Axel Kasseböhmer, Walchensee, Nr. 79, 2011, oil on canvas, 13 x 19 3/4".

Axel Kasseböhmer, Walchensee, Nr. 79, 2011, oil on canvas, 13 x 19 3/4".

Axel Kasseböhmer

Axel Kasseböhmer, Walchensee, Nr. 79, 2011, oil on canvas, 13 x 19 3/4".

Does it make sense to look for the best painting in a show that presents seemingly endless variations on the same motif? Axel Kasseböhmer’s exhibition “100 x Walchensee” showcased a hundred small oil paintings of waterside and mountain scenery, each 13 x 19 3/4". Although there are differences in imagery, color, texture, and atmosphere among them, all were created around the Alpine lake where the German painter Lovis Corinth worked in the 1920s and produced an important body of landscape paintings. Corinth, who owned a house on the lake, painted in all seasons and during all times of day, and this must have inspired Kasseböhmer to take on a similar challenge. His ensemble was presented as an installation on two facing walls, each showing fifty paintings in a regular grid.

Quite a few of the paintings depict the actual lake with mountains in the background. Others present a road, a field, or details of individual trees. And some, significantly, cannot fully be identified as landscapes, since they seem almost abstract. Such a rigorous stylistic exercise calls to mind Raymond Queneau’s Exercices de style, published in 1947, which describes a simple scene of a passenger entering a bus in ninety-nine different ways, with variations in vocabulary, perspective, and tone of voice. There is a crucial difference, however: In Queneau’s book, the scene itself is hardly important; the actual subject is the exercise, making clear to what extent style defines a story. In Kasseböhmer’s oeuvre, however, the landscape does have some intrinsic importance. Part of the work seems rooted in a Romantic interest in nature as a projection of the artist’s worldview. And this Romanticism is embedded in a larger perspective, escaping a particular time frame, through the variations in texture, ways of drawing, and choice of color.

Kasseböhmer demonstrates his technical virtuosity particularly by letting the paint act on itself. A great deal of chance and play is at work here, for instance when the dripping or scratching of paint becomes part of drawing the outlines of the landscape. The joy of painting is obvious in these works. Occasionally the painter even seems to get carried away by the endless possibilities, fetishizing his medium, or his own virtuosity.

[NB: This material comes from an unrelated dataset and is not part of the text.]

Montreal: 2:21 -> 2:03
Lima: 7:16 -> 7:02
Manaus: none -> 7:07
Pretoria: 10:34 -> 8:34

Yet in his experimentation with texture, layers of color, and the pleasures of process, he comes up with some great surprises—as in a work where drawing appears as a result of a comb going through a thick layer of paint. His palette, too, is very composed and precise, offering a partial antidote to his frenzied exploration of paint’s other material properties. So there are more and less successful works here. One of my candidates for best in show would be a blue landscape that impresses with its accurate and bright simplicity (Walchensee, Nr. 79, 2011).

However, the point here is the ensemble as a whole, for it is only through the whole that we can see the artist posing a serious painter’s problem: that of how to work within such a traditional and often practiced genre today without disqualifying yourself. Seriality is part of Kasseböhmer’s response, combined with nonironic attempts to capture nature in a work of art. The dynamics of looking through stylistic variations creates a delicate balance between landscape painting itself and a reflection on the history and validity of the painted image.